Volcan de Pacaya

On the night of the full moon, February 26, 1975, my friends Bruce, Victor, and I climbed to the top of the dormant cone of the live Guatemalan volcano, Pacaya. We reached the edge of the jungle trail leading to the cinder cones about 10:00pm. Climbing up the cones involved stepping into deep ash and sharp edged volcanic rock. We first climbed to a rock outcrop level with the live cone. You could look around the edge directly at it. From there, we climbed the rest of the way to the dormant cone, looking down on the live cone across a small depression separating the two cones.

It was an amazing night. The mountain would shake and shudder, then from the live cone a column of pyroclasts would blast into the night sky, followed by lava sloshing over the edge. It was like a million red hot jewels blown into the night sky every several minutes. We stayed until dawn.
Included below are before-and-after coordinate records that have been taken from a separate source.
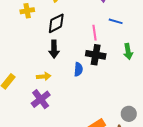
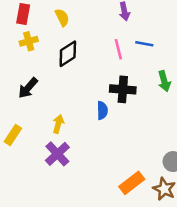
pink line: (95, 33) -> (118, 49), moved
black arrow: (54, 49) -> (28, 88), moved, turned 48
yellow arrow: (44, 76) -> (58, 124), turned -64

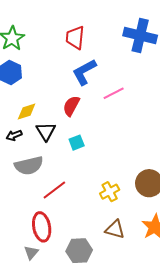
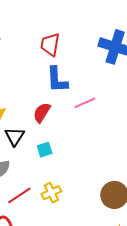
blue L-shape: (84, 72) -> (57, 80), turned -68
yellow cross: (110, 192) -> (51, 193), moved

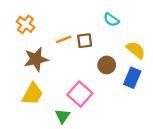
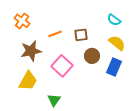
cyan semicircle: (111, 20) -> (114, 20), moved
brown square: (85, 41) -> (81, 35), moved
pink square: (80, 94) -> (62, 66), moved

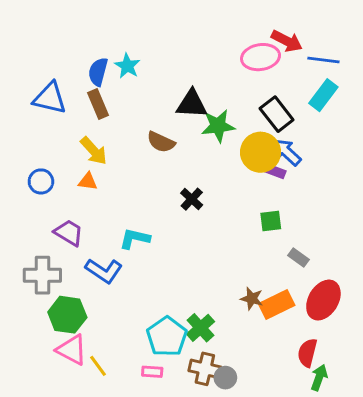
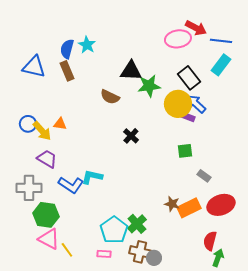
yellow arrow: (94, 151) -> (42, 131), moved
cyan L-shape: (135, 239) -> (92, 177), moved
red ellipse: (323, 300) -> (221, 205), turned 40

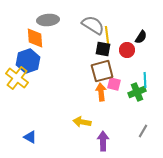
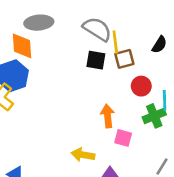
black square: (103, 49) -> (96, 60), moved
red circle: (127, 50) -> (141, 86), moved
brown square: (102, 71) -> (124, 59), moved, size x0.7
pink square: (114, 84) -> (123, 138), moved

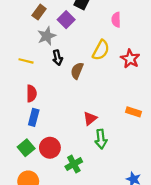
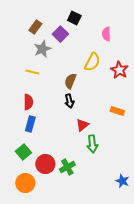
black arrow: (58, 58) -> (69, 101), moved
yellow line: (26, 61) -> (32, 72), moved
orange rectangle: (133, 112) -> (117, 111), moved
red circle: (50, 148) -> (45, 164), moved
When the first light of dawn arrived, the dawn began to color the eastern horizon. The stars in the night sky still showed, and we realized the colors of the volcanoes smokes and fumes. It was the most amazingly beautiful site I had ever seen. It was alive, beautiful, and so powerful.

As the sky brightened, we could no longer see the stars, and the ruby red eruptions were washed out by the sun’s light. We gathered ourselves and headed back down the cinder cone to the jungle trail below. Stepping down into the deep ash of the cone, I found that by pumping my legs a wave of ash built under my feet that carried me down like sliding down an escalator.

My friend Bruce visited Pacaya again a few years later. He said that the mountain had changed completely. The dormant cinder cone, where we had spent that night, no longer existed. Pacaya had blown it right off.